Customs Fails to Detect Depleted Uranium
Sept. 11, 2002 — -- On July 4, in a train station in Europe, a suitcase containing 15 pounds of depleted uranium, shielded by a steel pipe with a lead lining, began a secret 25-day, seven-country journey. Its destination was the United States.
It was the kind of uranium that — if highly enriched — would, by some estimates, provide about half the material required for a crude nuclear device and more than enough for a so-called dirty bomb — a nightmare scenario for U.S. authorities.
"I would say that the single largest, most urgent threat to Americans today is the threat of nuclear terrorism," said Graham Allison, an expert on nuclear terrorism. Allison is the director of the Belfer Center for Science and International Affairs at Harvard's Kennedy School of Government and a former assistant secretary of defense.
This suitcase's journey was not part of a terrorist plot, but rather part of an ABCNEWS investigation into whether American authorities could, in fact, stop a shipment of radioactive material. The depleted uranium packed in the suitcase was not highly enriched and therefore not dangerous, but similar in many other key respects.
In other words, to the to the human eye or to an X-ray scanner, the depleted uranium would look the same as an actual radioactive shipment.
ABCNEWS' project was designed with the help of three of the world's leading authorities on nuclear terrorism: Dr. Thomas Cochran, senior scientist and nuclear weapons expert with the Natural Resources Defense Council, an environmental group that lent the depleted uranium to ABCNEWS for the investigation; Dr.

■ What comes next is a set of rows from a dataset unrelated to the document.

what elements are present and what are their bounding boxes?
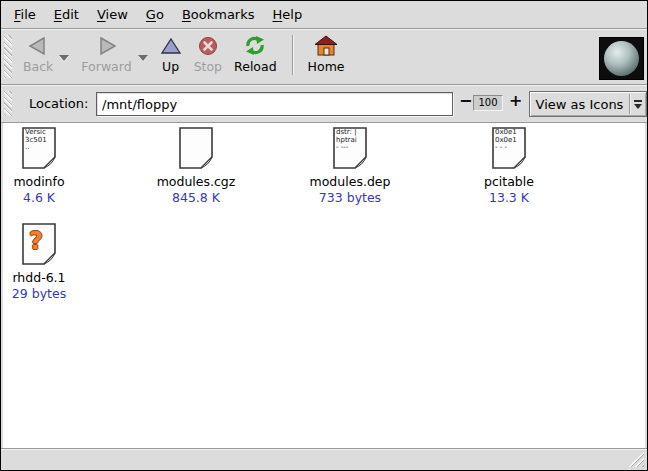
home-button[interactable]: Home (302, 29, 351, 76)
file-item-modules-cgz[interactable]: modules.cgz 845.8 K (146, 127, 246, 205)
file-size: 13.3 K (459, 190, 559, 205)
menu-go[interactable]: Go (137, 3, 173, 26)
home-icon (314, 34, 338, 58)
up-icon (160, 34, 182, 58)
text-document-icon: dstr: | hptrai - --- (333, 127, 367, 169)
file-item-rhdd[interactable]: ? rhdd-6.1 29 bytes (3, 223, 89, 301)
menu-view[interactable]: View (88, 3, 137, 26)
file-size: 29 bytes (3, 286, 89, 301)
forward-label: Forward (81, 59, 131, 74)
status-text (1, 449, 647, 457)
location-input[interactable] (96, 92, 453, 116)
back-icon (27, 34, 49, 58)
toolbar: Back Forward Up Stop (1, 29, 647, 85)
stop-label: Stop (194, 59, 222, 74)
file-item-modinfo[interactable]: Versic 3c501 .. modinfo 4.6 K (3, 127, 89, 205)
file-item-modules-dep[interactable]: dstr: | hptrai - --- modules.dep 733 byt… (300, 127, 400, 205)
question-mark-icon: ? (22, 223, 50, 259)
throbber (599, 37, 644, 80)
location-label: Location: (29, 96, 88, 111)
location-bar: Location: − 100 + View as Icons (1, 85, 647, 123)
file-item-pcitable[interactable]: 0x0e1 0x0e1 - - - pcitable 13.3 K (459, 127, 559, 205)
back-history-chevron-icon[interactable] (59, 55, 69, 61)
file-size: 733 bytes (300, 190, 400, 205)
stop-button[interactable]: Stop (188, 29, 228, 76)
home-label: Home (308, 59, 345, 74)
back-label: Back (23, 59, 53, 74)
location-bar-grip-handle[interactable] (4, 91, 12, 116)
text-document-icon: 0x0e1 0x0e1 - - - (492, 127, 526, 169)
up-button[interactable]: Up (154, 29, 188, 76)
menu-help[interactable]: Help (264, 3, 312, 26)
forward-icon (96, 34, 118, 58)
status-bar (1, 448, 647, 470)
forward-history-chevron-icon[interactable] (138, 55, 148, 61)
file-manager-window: File Edit View Go Bookmarks Help Back Fo… (0, 0, 648, 471)
view-as-label: View as Icons (530, 97, 629, 112)
menu-edit[interactable]: Edit (45, 3, 88, 26)
view-as-dropdown[interactable]: View as Icons (529, 91, 647, 117)
throbber-orb-icon (604, 41, 639, 76)
file-name: rhdd-6.1 (3, 270, 89, 285)
file-preview-text: Versic 3c501 .. (25, 129, 50, 152)
file-name: modinfo (3, 174, 89, 189)
forward-button[interactable]: Forward (75, 29, 137, 76)
file-preview-text: 0x0e1 0x0e1 - - - (495, 129, 520, 152)
reload-icon (242, 34, 268, 58)
file-size: 845.8 K (146, 190, 246, 205)
text-document-icon: Versic 3c501 .. (22, 127, 56, 169)
file-name: modules.dep (300, 174, 400, 189)
dropdown-indicator-icon (630, 100, 646, 109)
blank-document-icon (179, 127, 213, 169)
zoom-out-button[interactable]: − (459, 91, 472, 110)
file-size: 4.6 K (3, 190, 89, 205)
menu-bookmarks[interactable]: Bookmarks (173, 3, 264, 26)
icon-view: Versic 3c501 .. modinfo 4.6 K modules.cg… (3, 123, 645, 448)
zoom-level-indicator: 100 (473, 95, 503, 111)
file-name: pcitable (459, 174, 559, 189)
menu-file[interactable]: File (5, 3, 45, 26)
up-label: Up (162, 59, 179, 74)
unknown-file-icon: ? (22, 223, 56, 265)
reload-label: Reload (234, 59, 277, 74)
zoom-in-button[interactable]: + (509, 91, 522, 110)
reload-button[interactable]: Reload (228, 29, 283, 76)
toolbar-separator (292, 35, 293, 75)
stop-icon (197, 34, 219, 58)
menu-bar: File Edit View Go Bookmarks Help (1, 1, 647, 29)
file-preview-text: dstr: | hptrai - --- (336, 129, 361, 152)
toolbar-grip-handle[interactable] (4, 35, 12, 78)
file-name: modules.cgz (146, 174, 246, 189)
back-button[interactable]: Back (17, 29, 59, 76)
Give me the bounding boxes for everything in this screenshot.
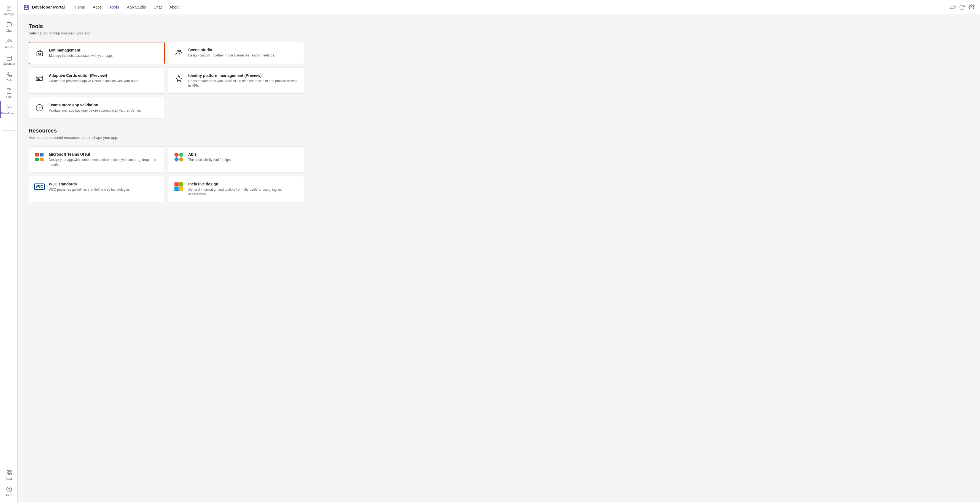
adaptive-cards-title: Adaptive Cards editor (Preview) xyxy=(49,73,159,78)
able-title: Able xyxy=(188,152,299,157)
teams-store-icon xyxy=(35,103,45,113)
refresh-icon[interactable] xyxy=(959,4,965,10)
svg-rect-5 xyxy=(10,470,11,472)
bot-management-icon xyxy=(35,48,45,58)
nav-appstudio[interactable]: App Studio xyxy=(124,0,150,14)
resources-title: Resources xyxy=(29,127,969,134)
inclusive-design-desc: General information and toolkits from Mi… xyxy=(188,187,299,197)
card-teams-store[interactable]: Teams store app validation Validate your… xyxy=(29,97,165,119)
calls-icon xyxy=(6,71,12,78)
scene-studio-title: Scene studio xyxy=(188,48,299,52)
svg-point-0 xyxy=(8,40,9,41)
scene-studio-icon xyxy=(174,48,184,57)
svg-point-13 xyxy=(38,53,39,54)
sidebar-item-files[interactable]: Files xyxy=(0,85,18,102)
activity-icon xyxy=(6,5,12,11)
svg-rect-22 xyxy=(40,157,43,161)
resources-cards-grid: Microsoft Teams UI Kit Design your app w… xyxy=(29,146,304,202)
svg-rect-10 xyxy=(950,6,954,8)
scene-studio-body: Scene studio Design custom Together mode… xyxy=(188,48,299,58)
settings-icon[interactable] xyxy=(969,4,975,10)
able-icon xyxy=(174,152,184,162)
chat-icon xyxy=(6,22,12,28)
adaptive-cards-icon xyxy=(35,73,45,83)
able-body: Able The accessibility tool for figma xyxy=(188,152,299,162)
resources-desc: Here are some useful resources to help s… xyxy=(29,135,969,140)
meeting-icon[interactable] xyxy=(950,4,956,10)
card-scene-studio[interactable]: Scene studio Design custom Together mode… xyxy=(168,42,304,64)
w3c-icon: W3C xyxy=(35,182,45,192)
svg-rect-20 xyxy=(40,153,43,157)
svg-rect-7 xyxy=(10,473,11,475)
identity-platform-desc: Register your apps with Azure AD to help… xyxy=(188,79,299,88)
tools-title: Tools xyxy=(29,23,969,30)
card-able[interactable]: Able The accessibility tool for figma xyxy=(168,146,304,173)
nav-tools[interactable]: Tools xyxy=(106,0,123,14)
svg-point-11 xyxy=(970,6,972,8)
card-identity-platform[interactable]: Identity platform management (Preview) R… xyxy=(168,67,304,94)
app-logo-icon xyxy=(23,4,30,11)
sidebar-item-developer[interactable]: Developer... xyxy=(0,102,18,118)
teams-store-desc: Validate your app package before submitt… xyxy=(49,108,159,113)
nav-apps[interactable]: Apps xyxy=(89,0,105,14)
bot-management-desc: Manage the bots associated with your app… xyxy=(49,54,159,58)
sidebar-item-apps[interactable]: Apps xyxy=(0,467,18,483)
inclusive-design-icon xyxy=(174,182,184,192)
svg-point-14 xyxy=(40,53,41,54)
sidebar-item-calls[interactable]: Calls xyxy=(0,68,18,85)
card-ms-teams-ui-kit[interactable]: Microsoft Teams UI Kit Design your app w… xyxy=(29,146,165,173)
svg-rect-2 xyxy=(7,56,11,60)
calendar-icon xyxy=(6,55,12,61)
card-adaptive-cards[interactable]: Adaptive Cards editor (Preview) Create a… xyxy=(29,67,165,94)
ms-teams-ui-kit-icon xyxy=(35,152,45,162)
ms-teams-ui-kit-body: Microsoft Teams UI Kit Design your app w… xyxy=(49,152,159,167)
svg-point-8 xyxy=(6,487,11,492)
able-desc: The accessibility tool for figma xyxy=(188,157,299,162)
main-area: Developer Portal Home Apps Tools App Stu… xyxy=(18,0,980,502)
card-bot-management[interactable]: Bot management Manage the bots associate… xyxy=(29,42,165,64)
bot-management-body: Bot management Manage the bots associate… xyxy=(49,48,159,58)
sidebar-item-help[interactable]: Help xyxy=(0,483,18,500)
svg-rect-17 xyxy=(36,76,43,81)
sidebar-item-teams[interactable]: Teams xyxy=(0,35,18,52)
adaptive-cards-desc: Create and preview Adaptive Cards to inc… xyxy=(49,79,159,84)
ms-teams-ui-kit-desc: Design your app with components and temp… xyxy=(49,157,159,167)
inclusive-design-title: Inclusive design xyxy=(188,182,299,186)
inclusive-design-body: Inclusive design General information and… xyxy=(188,182,299,197)
w3c-desc: W3C publishes guidelines that define web… xyxy=(49,187,159,192)
apps-icon xyxy=(6,470,12,476)
app-title: Developer Portal xyxy=(32,5,65,10)
tools-cards-grid: Bot management Manage the bots associate… xyxy=(29,42,304,119)
teams-store-body: Teams store app validation Validate your… xyxy=(49,103,159,113)
more-button[interactable]: ··· xyxy=(0,118,18,129)
svg-rect-4 xyxy=(7,470,8,472)
files-icon xyxy=(6,88,12,94)
sidebar-item-chat[interactable]: Chat xyxy=(0,19,18,35)
bot-management-title: Bot management xyxy=(49,48,159,52)
nav-items: Home Apps Tools App Studio Chat About xyxy=(72,0,183,14)
svg-rect-6 xyxy=(7,473,8,475)
card-w3c[interactable]: W3C W3C standards W3C publishes guidelin… xyxy=(29,176,165,202)
identity-platform-title: Identity platform management (Preview) xyxy=(188,73,299,78)
adaptive-cards-body: Adaptive Cards editor (Preview) Create a… xyxy=(49,73,159,84)
svg-rect-19 xyxy=(35,153,39,157)
sidebar-item-activity[interactable]: Activity xyxy=(0,2,18,19)
developer-icon xyxy=(6,105,12,111)
nav-about[interactable]: About xyxy=(166,0,183,14)
top-navigation: Developer Portal Home Apps Tools App Stu… xyxy=(18,0,980,14)
svg-point-15 xyxy=(177,51,179,52)
sidebar-item-calendar[interactable]: Calendar xyxy=(0,52,18,68)
teams-icon xyxy=(6,38,12,44)
svg-point-1 xyxy=(10,40,11,41)
sidebar-divider xyxy=(2,130,16,130)
nav-chat[interactable]: Chat xyxy=(150,0,165,14)
svg-rect-21 xyxy=(35,157,39,161)
svg-point-16 xyxy=(180,51,181,52)
sidebar: Activity Chat Teams Calendar Calls Files… xyxy=(0,0,18,502)
help-icon xyxy=(6,486,12,492)
app-logo: Developer Portal xyxy=(23,4,65,11)
nav-home[interactable]: Home xyxy=(72,0,88,14)
card-inclusive-design[interactable]: Inclusive design General information and… xyxy=(168,176,304,202)
tools-desc: Select a tool to help you build your app… xyxy=(29,31,969,35)
teams-store-title: Teams store app validation xyxy=(49,103,159,107)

Fritz Steinhausler of Stanford University in California and the University of Salzburg in Austria; and Allison of Harvard's Belfer Center.
"It is a perfect mockup," said Cochran. "It replicates everything but the capability to explode.
"This is what [customs is] looking for, or should be looking for," he added, "and this is what they absolutely have to stop."
"What I hope your program will help people do, is say, 'My God, this could really happen.' And this could really happen," said Allison. "There [are] things we could do to prevent it."
Route Well-Traveled by Smugglers
Starting in Austria on July 4, the suitcase began its journey by rail, traveling first across the border to Hungary, where the ABCNEWS team's passports were checked — but there was no inspection of the suitcase. From there, it was on to Romania, through the Transylvanian Alps, across the fields of Bulgaria and into Turkey — all without even one inspection of the suitcase.
This is precisely the route and the method authorities say has been used in the past to transport radioactive material smuggled out of the former Soviet Union. But throughout the 47-hour European rail trip, the suitcase, packed with depleted uranium, sat untouched on a rack in the cabin. ABCNEWS saw no evidence of radiation detectors in use anywhere.